A Christmas Smile – How to Keep Your Teeth Healthy During the Holiday Season
Christmas is just around the corner, which means once again we are surrounded by festive food and beverages. During this time of the year, we tend to indulge a lot more than usual, which can affect our oral health. During the holiday period, we need to take better care not only of our weight but also of the health of our teeth. A lot of the things we enjoy eating and drinking on Christmas & New Year can harm even the healthiest of teeth.
When you drink and eat starchy or sugary foods, you are not only feeding yourself. You’re also feeding germs (bacteria) that can cause tooth decay and gum disease in your mouth.
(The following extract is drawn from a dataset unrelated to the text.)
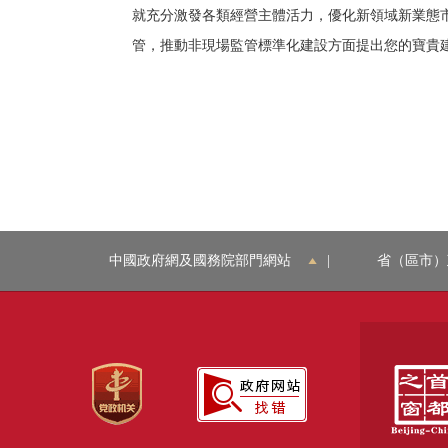
就充分激發各類經營主體活力，優化新領域新業態
管，推動非現場監管標準化建設方面提出您的寶貴
中國政府網及國務院部門網站
|
省（區市）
The bacteria in plaque also causes an inflammatory response which can erode the gums, bones, and other supporting structures of your teeth.
You can easily make a list of harmful products, but we, in turn, want to share with you products that help fight the formation of plaque.
Fruits and vegetables that are rich in fiber.
Fiber foods help your teeth and gums stay clean, according to the American Dental Association (ADA). Aside from good home dental care, it is your best natural defense against tooth decay and gum disease. About 15 minutes after you eat something that contains sugar or starch, your saliva begins to diminish the action of acids and enzymes attacking your teeth. Saliva contains traces of calcium and phosphate. Thus, it also restores minerals in tooth particles that have been sapped by bacterial acids.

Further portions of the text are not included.